On reconsideration, the WCAB affirmed relying on Patterson’s reasoning. The Board concluded that the employer could not “place arbitrary time limits” on authorized treatment and that future RFAs for the same care were unnecessary unless the employer demonstrated a change in condition. The WCAB further suggested that the Court of Appeal had implicitly endorsed Patterson through prior summary denials of petitions for review. (Id. at pp. 1177-1178.)

 

The Court of Appeal rejected these conclusions. The opinion begins with a detailed review of the 2004 and 2013 legislative reforms, explaining that the Legislature deliberately removed medical-necessity determinations from litigation and placed them within a structured process grounded in evidence-based medicine and conducted by medical professionals. (Id. at pp. 1178-1183.) Labor Code section 4610.5(e) provides that a UR decision “may be reviewed or appealed only” through IMR. The court characterized this language as unequivocal and applicable to Rodriguez’s 2016 injury and the 2019 UR denial. Because IMR is the exclusive remedy, the WCAB lacked jurisdiction to adjudicate the dispute. (Id. at pp. 1183-1184.)

 

Turning to Patterson, the court explained that the case involved a pre-2013 statutory framework and a unilateral termination of services that had not proceeded through UR. (Id. at pp. 1184-1186.) The court concluded that Patterson was factually distinguishable and legally incompatible with the post-SB 863 statutory scheme. To the extent Patterson had been interpreted as creating an exception for “ongoing” treatment once previously authorized, that interpretation was expressly rejected. (Id. at pp. 1186-1187.)

 

The Court of Appeal further rejected the WCAB’s theory that previously authorized treatment becomes indefinitely authorized absent proof of changed circumstances. The court found no statutory language supporting such a burden-shifting framework. Instead, the statutory scheme contemplates new RFAs and periodic reassessments consistent with the Medical Treatment Utilization Schedule (MTUS). The court cited MTUS provisions requiring that home health care frequency and duration be individualized, documented in a treatment plan, and reassessed at regular intervals—underscoring that duration and continuing necessity are medical determinations entrusted to physicians, not adjudicators. (Id. at pp. 1187-1189.)

 

The court also clarified that summary denials of petitions for review have no precedential value and cannot be construed as appellate approval of Patterson. No published appellate decision had adopted Patterson’s reasoning, and the court declined to do so. (Id. at p. 1190.)

 

Ultimately, the Court of Appeal held that the WCAB acted in excess of its jurisdiction.
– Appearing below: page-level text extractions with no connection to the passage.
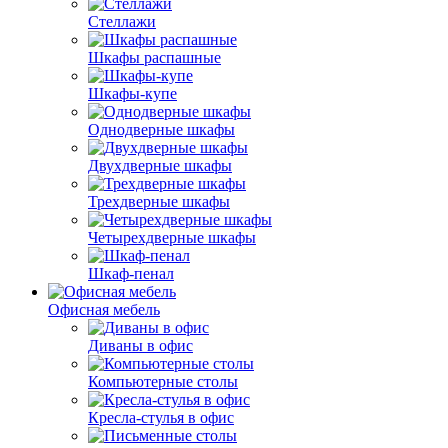
Стеллажи
Шкафы распашные
Шкафы-купе
Однодверные шкафы
Двухдверные шкафы
Трехдверные шкафы
Четырехдверные шкафы
Шкаф-пенал
Офисная мебель
Диваны в офис
Компьютерные столы
Кресла-стулья в офис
Because Rodriguez did not pursue IMR following the UR denial, the WCAB had no authority to award ongoing home health care. The decision was annulled and the matter remanded. (Id. at p. 1191.)

 

Although review has now been granted by the California Supreme Court, the Court of Appeal’s reasoning currently provides significant guidance regarding the exclusivity of UR and IMR in disputes involving continuing medical treatment. The Supreme Court’s forthcoming opinion will determine whether that framework remains intact or whether any limitation on the scope of UR/IMR exclusivity will be recognized.